#### DATA SUPPLIED ####

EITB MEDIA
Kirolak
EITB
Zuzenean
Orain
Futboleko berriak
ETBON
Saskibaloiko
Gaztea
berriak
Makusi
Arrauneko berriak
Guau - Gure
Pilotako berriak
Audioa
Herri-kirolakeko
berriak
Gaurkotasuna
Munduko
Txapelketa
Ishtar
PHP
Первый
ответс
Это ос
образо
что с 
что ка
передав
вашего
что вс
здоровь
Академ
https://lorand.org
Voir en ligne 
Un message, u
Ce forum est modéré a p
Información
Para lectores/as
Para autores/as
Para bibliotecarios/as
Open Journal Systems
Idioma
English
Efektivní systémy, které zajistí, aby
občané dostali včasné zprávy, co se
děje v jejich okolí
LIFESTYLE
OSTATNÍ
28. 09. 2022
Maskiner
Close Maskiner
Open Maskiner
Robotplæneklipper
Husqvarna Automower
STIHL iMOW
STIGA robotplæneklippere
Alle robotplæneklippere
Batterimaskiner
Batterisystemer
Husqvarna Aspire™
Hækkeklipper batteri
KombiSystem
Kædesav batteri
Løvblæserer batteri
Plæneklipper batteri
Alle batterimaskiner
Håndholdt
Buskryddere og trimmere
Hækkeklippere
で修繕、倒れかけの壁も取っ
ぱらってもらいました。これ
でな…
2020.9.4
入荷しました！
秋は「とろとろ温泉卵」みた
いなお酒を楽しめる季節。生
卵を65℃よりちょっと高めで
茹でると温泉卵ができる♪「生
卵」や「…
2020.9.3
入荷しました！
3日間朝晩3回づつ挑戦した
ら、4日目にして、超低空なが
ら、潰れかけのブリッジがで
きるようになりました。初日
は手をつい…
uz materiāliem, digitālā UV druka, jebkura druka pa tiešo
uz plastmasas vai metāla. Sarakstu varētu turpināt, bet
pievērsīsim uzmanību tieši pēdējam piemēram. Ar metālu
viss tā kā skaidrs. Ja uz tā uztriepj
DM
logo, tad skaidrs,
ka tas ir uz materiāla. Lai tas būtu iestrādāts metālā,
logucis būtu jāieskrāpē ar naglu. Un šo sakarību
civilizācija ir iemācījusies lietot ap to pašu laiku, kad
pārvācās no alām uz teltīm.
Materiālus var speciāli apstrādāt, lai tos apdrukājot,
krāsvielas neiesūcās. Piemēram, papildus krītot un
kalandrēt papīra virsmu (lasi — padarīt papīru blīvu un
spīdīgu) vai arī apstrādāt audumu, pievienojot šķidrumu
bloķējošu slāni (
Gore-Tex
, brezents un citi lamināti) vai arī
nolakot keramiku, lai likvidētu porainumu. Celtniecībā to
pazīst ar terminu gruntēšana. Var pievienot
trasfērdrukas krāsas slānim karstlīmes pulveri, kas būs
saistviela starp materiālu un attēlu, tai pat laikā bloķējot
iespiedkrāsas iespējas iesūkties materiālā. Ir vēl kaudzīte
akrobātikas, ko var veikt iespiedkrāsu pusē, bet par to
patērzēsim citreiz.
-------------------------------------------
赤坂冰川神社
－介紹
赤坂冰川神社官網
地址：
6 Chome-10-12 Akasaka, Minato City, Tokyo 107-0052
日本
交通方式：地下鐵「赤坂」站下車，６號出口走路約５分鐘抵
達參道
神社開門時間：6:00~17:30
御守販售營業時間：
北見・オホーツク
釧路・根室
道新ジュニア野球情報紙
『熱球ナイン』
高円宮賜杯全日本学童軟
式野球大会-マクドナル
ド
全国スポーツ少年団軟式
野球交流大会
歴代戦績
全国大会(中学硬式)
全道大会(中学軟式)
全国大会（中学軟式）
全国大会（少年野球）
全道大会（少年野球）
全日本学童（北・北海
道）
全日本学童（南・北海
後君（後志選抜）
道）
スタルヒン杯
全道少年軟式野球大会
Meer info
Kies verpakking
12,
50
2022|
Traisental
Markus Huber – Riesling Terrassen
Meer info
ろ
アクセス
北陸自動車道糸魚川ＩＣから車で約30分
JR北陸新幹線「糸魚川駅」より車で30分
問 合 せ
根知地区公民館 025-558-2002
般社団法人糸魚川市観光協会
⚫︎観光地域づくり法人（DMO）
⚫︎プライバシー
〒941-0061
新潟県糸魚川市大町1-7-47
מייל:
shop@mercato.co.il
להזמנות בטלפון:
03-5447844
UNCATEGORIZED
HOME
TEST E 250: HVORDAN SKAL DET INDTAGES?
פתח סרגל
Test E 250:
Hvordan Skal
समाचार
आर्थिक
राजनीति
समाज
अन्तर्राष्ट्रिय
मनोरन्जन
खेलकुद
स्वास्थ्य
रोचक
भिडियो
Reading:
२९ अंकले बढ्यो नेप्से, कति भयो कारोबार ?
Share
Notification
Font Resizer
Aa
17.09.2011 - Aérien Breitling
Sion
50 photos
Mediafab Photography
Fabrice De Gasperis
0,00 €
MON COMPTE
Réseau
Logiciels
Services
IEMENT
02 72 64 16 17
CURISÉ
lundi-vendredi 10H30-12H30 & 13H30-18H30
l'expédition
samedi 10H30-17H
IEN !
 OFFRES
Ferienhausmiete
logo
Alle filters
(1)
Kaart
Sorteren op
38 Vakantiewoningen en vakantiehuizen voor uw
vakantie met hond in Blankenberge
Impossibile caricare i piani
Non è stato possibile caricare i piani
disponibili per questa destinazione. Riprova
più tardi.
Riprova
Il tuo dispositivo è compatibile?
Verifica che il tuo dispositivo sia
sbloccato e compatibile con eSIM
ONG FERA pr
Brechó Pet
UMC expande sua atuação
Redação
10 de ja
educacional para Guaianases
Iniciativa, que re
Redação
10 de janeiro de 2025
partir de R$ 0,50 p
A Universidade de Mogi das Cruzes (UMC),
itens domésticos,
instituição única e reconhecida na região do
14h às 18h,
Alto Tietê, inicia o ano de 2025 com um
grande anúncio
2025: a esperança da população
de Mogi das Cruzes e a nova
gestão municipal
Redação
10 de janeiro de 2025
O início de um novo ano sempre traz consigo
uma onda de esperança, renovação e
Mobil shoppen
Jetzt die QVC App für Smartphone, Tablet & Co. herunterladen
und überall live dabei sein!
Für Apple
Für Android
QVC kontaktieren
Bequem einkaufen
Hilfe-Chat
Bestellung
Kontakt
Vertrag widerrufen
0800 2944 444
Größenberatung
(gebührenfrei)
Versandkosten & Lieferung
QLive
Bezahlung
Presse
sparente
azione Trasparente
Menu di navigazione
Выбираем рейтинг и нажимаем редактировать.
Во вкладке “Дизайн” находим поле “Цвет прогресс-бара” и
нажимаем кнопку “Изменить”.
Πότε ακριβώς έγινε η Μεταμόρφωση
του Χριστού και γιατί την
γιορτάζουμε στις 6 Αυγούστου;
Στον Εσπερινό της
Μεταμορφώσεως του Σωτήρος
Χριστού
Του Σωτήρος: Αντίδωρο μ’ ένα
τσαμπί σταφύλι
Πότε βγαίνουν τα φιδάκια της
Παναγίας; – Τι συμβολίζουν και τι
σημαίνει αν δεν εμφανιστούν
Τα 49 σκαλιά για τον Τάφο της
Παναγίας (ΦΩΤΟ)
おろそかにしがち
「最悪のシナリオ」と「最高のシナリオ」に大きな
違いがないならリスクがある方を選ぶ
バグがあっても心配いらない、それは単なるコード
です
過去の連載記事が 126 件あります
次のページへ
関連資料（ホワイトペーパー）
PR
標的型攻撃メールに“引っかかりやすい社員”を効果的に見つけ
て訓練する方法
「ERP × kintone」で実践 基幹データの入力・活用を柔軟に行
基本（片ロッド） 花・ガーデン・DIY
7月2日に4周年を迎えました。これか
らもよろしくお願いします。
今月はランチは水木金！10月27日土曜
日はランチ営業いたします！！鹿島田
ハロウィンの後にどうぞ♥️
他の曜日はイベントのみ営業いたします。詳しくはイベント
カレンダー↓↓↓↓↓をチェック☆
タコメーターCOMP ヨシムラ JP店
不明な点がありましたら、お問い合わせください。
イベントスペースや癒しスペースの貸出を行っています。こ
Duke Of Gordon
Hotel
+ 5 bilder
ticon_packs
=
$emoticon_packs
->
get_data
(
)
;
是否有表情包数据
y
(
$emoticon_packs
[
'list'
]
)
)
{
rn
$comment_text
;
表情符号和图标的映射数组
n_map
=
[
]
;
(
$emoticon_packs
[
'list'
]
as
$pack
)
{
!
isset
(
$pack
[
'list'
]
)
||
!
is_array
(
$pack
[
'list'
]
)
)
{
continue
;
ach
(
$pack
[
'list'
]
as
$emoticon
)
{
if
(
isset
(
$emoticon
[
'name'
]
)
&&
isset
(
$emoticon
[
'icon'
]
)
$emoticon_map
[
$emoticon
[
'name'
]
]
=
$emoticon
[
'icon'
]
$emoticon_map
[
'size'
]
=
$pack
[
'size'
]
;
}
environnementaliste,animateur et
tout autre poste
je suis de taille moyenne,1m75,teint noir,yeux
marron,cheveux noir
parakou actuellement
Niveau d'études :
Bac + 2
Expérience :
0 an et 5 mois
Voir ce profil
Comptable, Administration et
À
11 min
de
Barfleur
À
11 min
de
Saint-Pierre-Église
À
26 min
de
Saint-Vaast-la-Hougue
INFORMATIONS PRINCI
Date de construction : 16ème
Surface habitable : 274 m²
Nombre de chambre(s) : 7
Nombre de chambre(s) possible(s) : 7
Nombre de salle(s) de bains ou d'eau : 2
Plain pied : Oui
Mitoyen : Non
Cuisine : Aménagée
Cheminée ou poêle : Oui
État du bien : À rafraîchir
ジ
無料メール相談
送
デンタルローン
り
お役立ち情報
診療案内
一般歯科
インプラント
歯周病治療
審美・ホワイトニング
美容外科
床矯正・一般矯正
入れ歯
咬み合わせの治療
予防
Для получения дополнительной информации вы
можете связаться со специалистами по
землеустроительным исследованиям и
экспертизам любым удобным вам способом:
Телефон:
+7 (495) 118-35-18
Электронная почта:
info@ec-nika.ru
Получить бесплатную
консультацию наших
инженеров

####

WHAT YOU NEED TO DO >> Within the entries above, report how many lines include "Mogi", and keep the answer to the number.

YOUR SOLUTION >> 2